An established company in the petroleum equipment industry was concerned about marketplace perception if it proceeded with the acquisition of a competitor. The acquiring company, which occupied the premium end of the market, was concerned that an acquisition of the “low-end” target company would tarnish and dilute its premium brand. The company asked us to assess the likely market response, and required that we do so without revealing the potential transaction. We designed and executed a market-wide brand assessment study that cleverly profiled the marketplace’s views of the companies involved. The study paved the way for a successful acquisition and also guided the company as it presented the acquisition to customers.

Private Equity Firm

Emerging Risk Assessment

A leading private equity firm was evaluating the acquisition of a national pet supply retailer when a major consumer products marketer announced the acquisition of the premiere specialty dog and cat food brand. The brand, which was heretofore sold only at specialty pet supply retailers, was the highest revenue line for the pet supply chain and also a strategic item for bringing consumers to the store. Expectations that the consumer packaged goods company would expand the brand into its traditional distribution channel (supermarkets and discount stores) raised serious concerns about the pet supply retailer’s growth prospects. In response, we devised a fast, creative marketplace study, interviewing a broad range of consumers and retail specialists and observing consumer behavior in various retail environments. Our study identified several dynamics that would blunt the impact of the brand acquisition on the specialty retailer. The acquisition proceeded and a few years later, the equity investors successfully exited via an IPO.

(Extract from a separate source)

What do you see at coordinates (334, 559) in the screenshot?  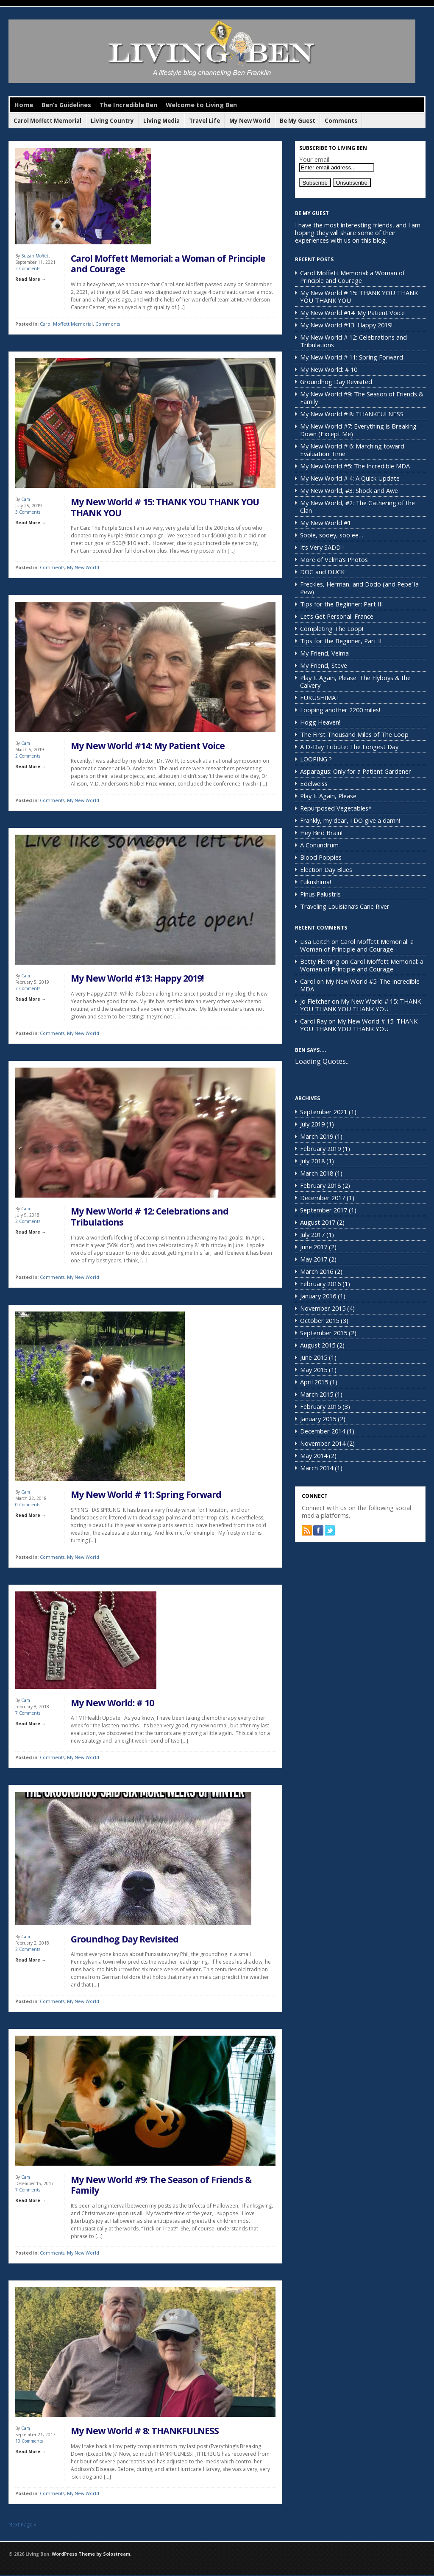 I see `More of Velma’s Photos` at bounding box center [334, 559].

Manufacturer of Construction Access Equipment

Market Potential Evaluation

A European-based, private-equity owned maker of vertical access equipment for commercial construction had struggled to establish a viable business base in the U.S. Use of the company’s technology had become standard practice in Europe, but adoption in the U.S. was slow. Their Board sought to understand whether the U.S. market merited further investment, and if so, what the priorities should be. Our research consisted of in-depth interviews with masonry, window and exterior cladding contractors, equipment dealers, competitive equipment makers and other industry specialists. We also conducted a quantitative study to measure regional differences in the way contractors viewed and used the equipment. We concluded that the technology had achieved near saturation in the only two U.S. regions that were likely to accept the technology (due to construction methods, climate and other reasons). Further, we advised that projected slowdowns in the residential building market (in 2007) would negatively impact retail construction, which represented a core segment for the technology. Our research led the client to emphasize other segments of its business in its growth plans and enabled it to avoid investment just as the residential construction market collapsed.

Angel Investor Group

Pre-Investment Due Diligence

A group of angel investors was planning to make an investment in a start-up technology company that had developed a device that would virtually eliminate the need for engine oil changes in large marine and truck engines. The investor group engaged us to help validate the market opportunity and to develop initial marketing strategy. The study concluded that the company’s technology was not commercially viable, on both technical and economic grounds. Ultimately, the investors chose not to back the company as a direct result of the research findings.